By Christopher VanDusen
If you’re a believer in the Lord Jesus Christ, then one of your desires in this life is to become more like Him, so you can please Him more. One of the ways in which that’s accomplished is by learning more about Him from His Word, and putting it into practice. However, what’s often neglected is learning how to be like Him by observing mature Christians. But how do you know when a Christian is mature enough to be set up as a model for an entire church? In the apostle Paul’s letter to the Philippians, he answers that question in verses 19-24 of chapter two.

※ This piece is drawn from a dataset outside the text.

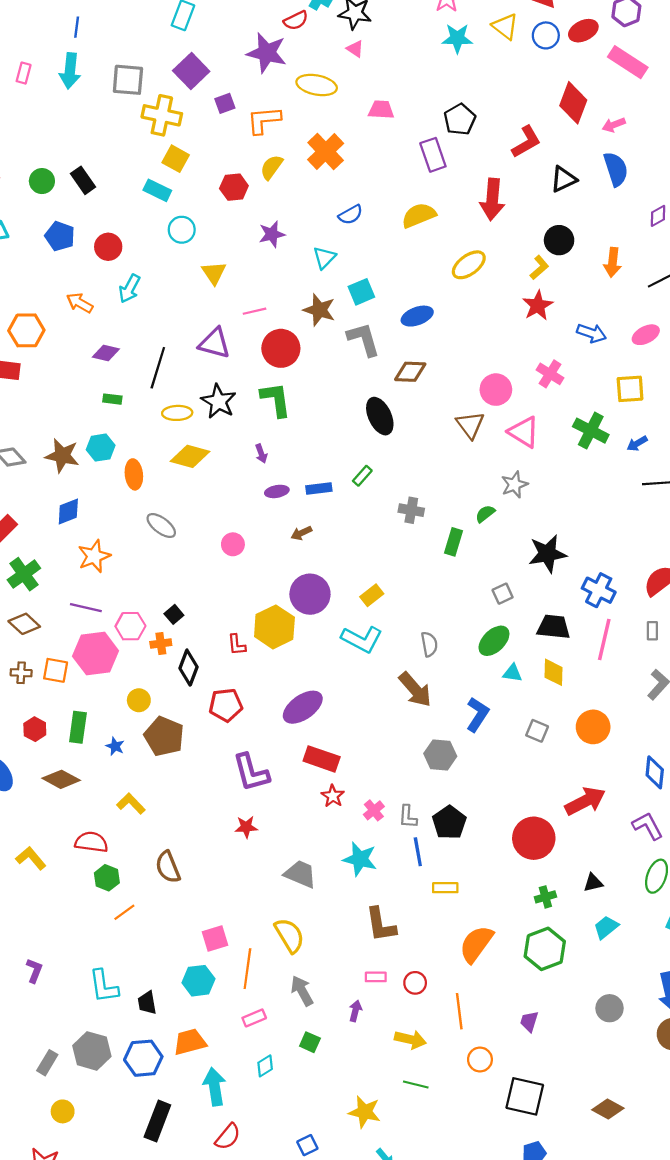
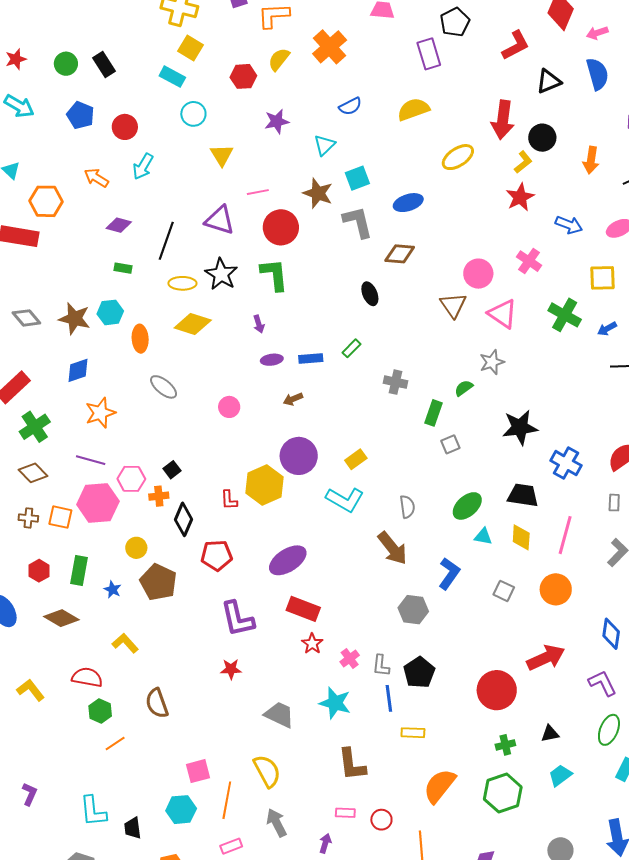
red arrow: (492, 199) -> (503, 120), moved
black ellipse: (380, 416) -> (370, 294), size x0.7
gray square: (503, 594) -> (450, 444), moved
pink line: (604, 640) -> (565, 535), moved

In this letter, Paul’s been writing to a church he planted, and had an exceptionally close relationship to, compared to the other churches he writes to in the New Testament. One of the reasons for this was that the Philippians were very faithful to provide for Paul’s financial needs. In fact, Paul wrote this letter in response to one of their leaders visiting him while he was imprisoned in Rome. This leader, named Epaphroditus, not only brought a donation to Paul, but also brought him news of how the church was doing. Therefore, Paul wrote this letter to express his thankfulness for them, and to respond to some of the problems they were facing.

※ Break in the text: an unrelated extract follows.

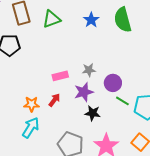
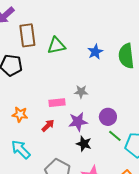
gray star: (89, 70) -> (81, 92), moved
orange star: (32, 104) -> (20, 114), moved
cyan arrow: (31, 128) -> (21, 149), turned -85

Paul begins the letter by giving joyful thanks for them. Then, he tells them how he prays for them. After that, he describes what his situation is in Rome, and how his imprisonment is causing the gospel to spread to many of the Romans, even those in the government. He ends the first chapter by beginning his charge to them that they live in light of the gospel while enduring persecution.
To begin chapter two, Paul explains to them how they are to be unified and loving one another. He follows these instructions by holding up their ultimate example of self-sacrifice and selflessness — Christ Jesus — who was rewarded for His sacrifice by being made the King of the universe. Paul finishes this section by explaining to the Philippians how to become more like Christ — by being content, righteous, gospel-based, and joyful.
Following Paul’s words about how he rejoices because of his sacrifice for their spiritual maturity, and wants them to rejoice as well, he transitions in verses 19-24 to speak about his plans to help them even more:
“19 I hope in the Lord Jesus to send Timothy to you soon, so that I too may be cheered by news of you. 20 For I have no one like him, who will be genuinely concerned for your welfare. 21 For they all seek their own interests, not those of Jesus Christ. 22 But you know Timothy’s proven worth, how as a son with a father he has served with me in the gospel. 23 I hope therefore to send him just as soon as I see how it will go with me, 24 and I trust in the Lord that shortly I myself will come also.” (ESV)
In this passage, Paul does five things for the Philippians to prepare them for Timothy, the model he’s sending them:
- He Expects to Send His Son to Them (v. 19)
- He Exalts Timothy’s Selfless Spirit (v. 20)
- He Indicts the Selfishness of So Many (v. 21)
- He Emphasizes Timothy’s Steadfast Service (v. 22)
- He Explains that He’s Sure to See Them Soon (vss. 23-24)
Paul Expects to Send His Son to Them
First, Paul explains that he expects to send Timothy to them. Who was Timothy? He was one of Paul’s closest friends and followers, whom Paul personally mentored for years during his missionary journeys, treating him as if he was his son. Therefore, Paul used Timothy as one of his best representatives and messengers, and chose to use him like this for the Philippians, who already knew him.
He puts it like this:
“I hope in the Lord Jesus to send Timothy to you soon, so that I too may be cheered by news of you.”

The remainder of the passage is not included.